The goals of this development are to deliver complete video pipeline for three popular hi-rez imaging/camera sensors:
2-lane RPiV2.1
, based on Sony IMX219, in1280x720P@60Hz
RGB888 -HD
4-lane OneInchEye
, based on Sony IMX283, in1920x1080P@30Hz
RGB888 -FHD
2-lane OV2740
, in a "Webcam" setup for Lukas Henkel's openLaptop
This is for mature, low-cost Artix7 FPGAs, by using its IBUFDS, IDELAY, ISERDES primitives in the camera front-end. These primitives are available in all IOBs, hence ubiquitous, relatively easy to work with, and already supported by opensource PNR for Xilinx Series7. This also allows future reduction of the total solution cost by migrating to Spartan7, which does not have GTP transceivers (aka "true SerDes").
To be clear -- We don't plan on using any of the 3rd party D-PHY front-end silicon devices specified in XAPP894. Moreover, we won't even use the passive signal conditioning networks that Xilinx is recommending. Instead, our objective is to achieve robust Signal Integrity (SI) and flawless HD/FHD video flow by pulling-in only on-chip resources.
This brings about multiple challenges. Compared to StereoNinja's original work, which was for LatticeSemi ECP5 FPGA, our target device does not come with D-PHY receiver circuit (no wonder why Artix7 costs less 😇).
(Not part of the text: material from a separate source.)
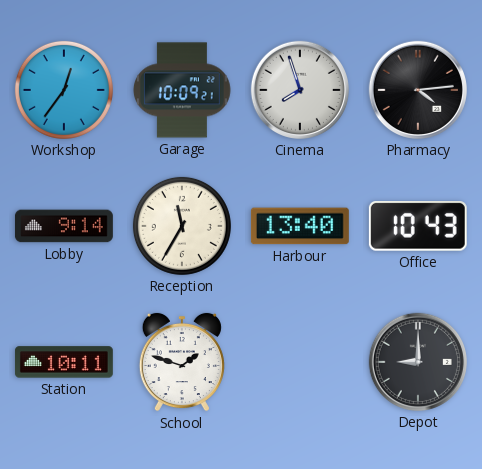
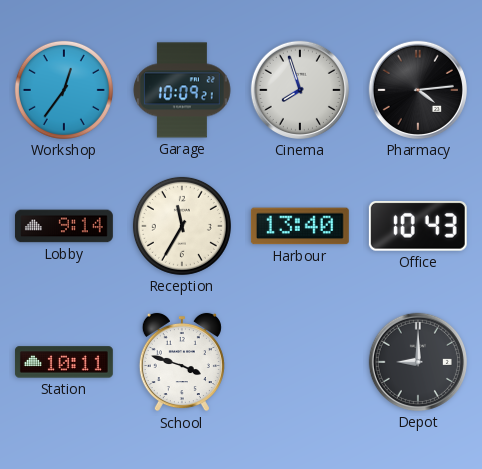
School: 1:48 -> 3:48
On top of it, we are doing it on meager internal-to-FPGA BRAM budget, without expending much storage. In other words, PSRAM, SDRAM, DDR or similar external chips are NOT called to rescue. That's a major upgrade to StereoNinja's design, who realized end-to-end, camera-to-monitor streaming for only 640x480 VGA, and only in Grayscale, far below our vibrant RG888 color palette and HD/FHD quality.
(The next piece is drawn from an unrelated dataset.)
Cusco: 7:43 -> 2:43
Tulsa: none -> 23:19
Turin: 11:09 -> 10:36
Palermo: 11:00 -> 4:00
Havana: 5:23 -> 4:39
This design is simpler and more affordable, hence uniquely appealing to the makers. It also paves a path to a cost-efficient openLaptop camera subsystem.
It is indeed the NLnet's objective for this project to bring StereoNinja's pioneering work to an order of magnitude higher performance and functionality level.
On the video feed sink side, we plan to showcase real-time streaming to:
- HDMI monitor
- 1Gbps Ethernet, using UDP packets, rendered on a PC with VLC Player
The follow on "Webcam" project (aka Phase2) is to add UVC (USB2.0 Video Class) to this list. In prep for this future work, we plan to develop a number of add-on functions:
Enable OV2740 camera chip
Image Signal Processing (ISP) 4 Webcam
White Balance, Color Correction, Gamma Correction
Video Compression 4 Webcam
- JPEGNot needed for 1GE. But, compression is a must-have for the 1024P@30Hz over USB2
While our design is pushing Artix7 to its limits, it's these very silicon limits that stand in the way of getting more from the given imaging sensors. Recall that even StereoNinja's generally faster and better LatticeSemi FPGA cannot generate HDMI at 1920x1080@60Hz.
Using Vivado tool chain, we were able to bring this design to the point where the only remaining factor preventing further resolution increase is the Max Specified Toggle Rate for Artix7 I/O structures and clock distribution networks.
We are thrilled to use openXC7 toolkit, including its web-based CI/CD flow. That's both for the security of images taken, and to help openXC7 attain the level of robustness found in commercial / proprietary CAE tools, Xilinx Vivado in particular. In that sense, OpenEye-CamSI is the continuation of our TetriSaraj, which was the first openXC7 test case for a design more complex than a mere blinky.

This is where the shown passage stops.